Beginning with Pega® Platform 7.3, you can connect to Apache Kafka servers through a dedicated data set rule. Apache Kafka is a fault-tolerant and scalable platform that you can use as a data source for real-time analysis of customer records (such as messages, calls, and so on) as they occur. The most efficient way of using Kafka data sets in your application is through Data Flow rules that include event strategies.
Pega Platform includes Kafka client version 0.10.0.1, which is compatible with Kafka server version 0.10.

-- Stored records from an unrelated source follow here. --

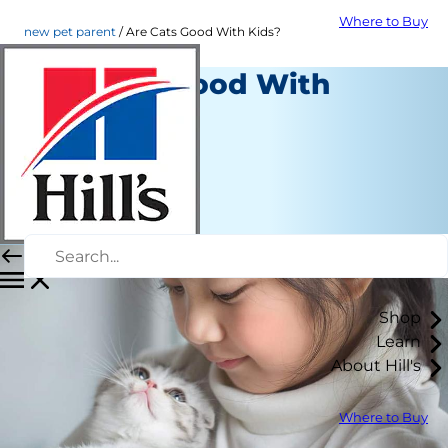
Where to Buy
new pet parent
Are Cats Good With Kids?
Are Cats Good With
Kids?
New Pet Parent
Christine O'Brien
|
April 28, 2022
Shop
Learn
About Hill's
Where to Buy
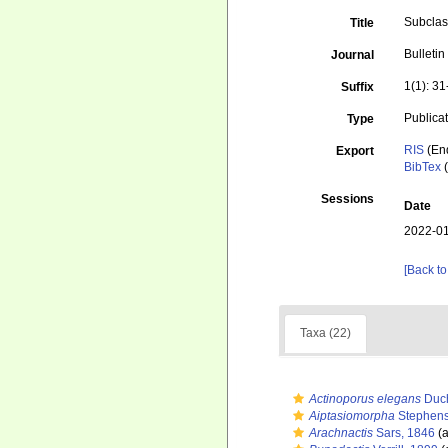
Subclas
Title
Bulleti
Journal
1(1): 31
Suffix
Publica
Type
RIS
(En
Export
BibTex
(
Sessions
Date
2022-01
[Back to
Taxa (22)
Actinoporus elegans
Duch
Aiptasiomorpha
Stephens
Arachnactis
Sars, 1846
(a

To establish a connection between Pega Platform and an Apache Kafka server, create the following components in your application:
- Kafka configuration instance
- Kafka data set rule type
Kafka configuration instances
Kafka configuration is a data instance that is created in the Data-Admin-Kafka class of your application. The purpose of these rules is to create a client connection between Pega Platform and an external Apache Kafka server or a cluster of servers.

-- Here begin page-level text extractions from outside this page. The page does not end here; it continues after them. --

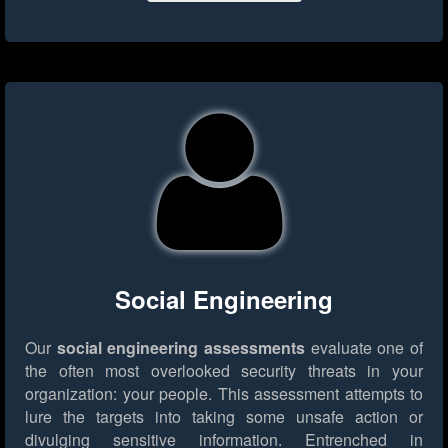
Social Engineering
Our
social engineering assessments
evaluate one of
the often most overlooked security threats in your
organization: your people. This assessment attempts to
lure the targets into taking some unsafe action or
divulging sensitive information. Entrenched in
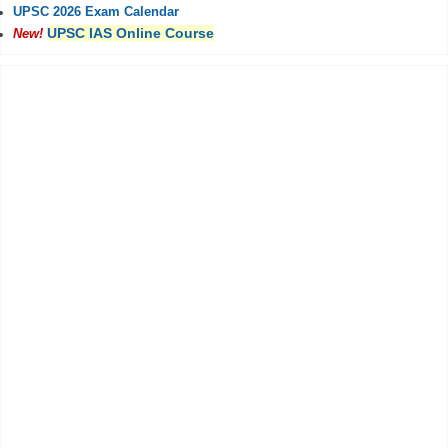
UPSC 2026 Exam Calendar
UPSC IAS Online Course
New!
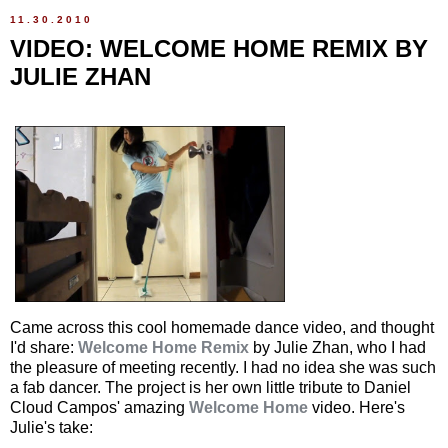
11.30.2010
VIDEO: WELCOME HOME REMIX BY
JULIE ZHAN
Came across this cool homemade dance video, and thought
I'd share:
Welcome Home Remix
by Julie Zhan, who I had
the pleasure of meeting recently. I had no idea she was such
a fab dancer. The project is her own little tribute to Daniel
Cloud Campos' amazing
Welcome Home
video. Here's
Julie's take:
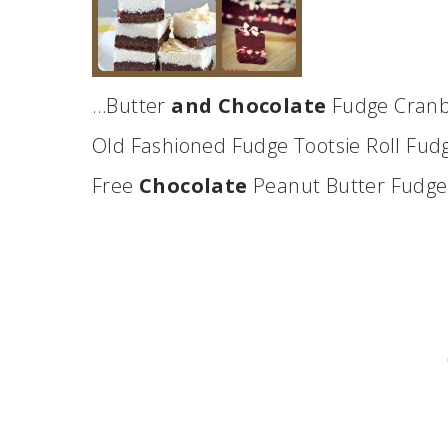
…Butter
and Chocolate
Fudge Cranb
Old Fashioned Fudge Tootsie Roll Fu
Free
Chocolate
Peanut Butter Fudg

Creating a Kafka configuration instance
For more information, see Creating a Kafka configuration instance.
Kafka data sets
Each Kafka server or server cluster that you connect to stores streams of records in categories that are called topics. For each topic that you want to access from Pega Platform, you must create a Kafka data set rule. When configuring a Kafka data set, you can select an existing topic in the target Kafka configuration instance, or you can create a topic if the Kafka cluster is configured for the autocreation of topics. Optionally, you also can specify the partition keys that you want to apply to the data while running distributed data flow runs, or whether you want to read historical Kafka records, that is, the records from before the real-time data flow run that references this Kafka data set was started.
Creating a Kafka data set
For more information, see Creating a Kafka data set.
Kafka data sets in data flows
You can use Kafka data sets either as a source or a destination in a Data Flow rule. You can run data flows that reference Kafka data sets only in real-time mode. Because Kafka servers support partitioning, you can distribute data flow runs to process data across all the nodes that are configured as part of the Data Flow service, increasing the throughput and resiliency of data flow processing.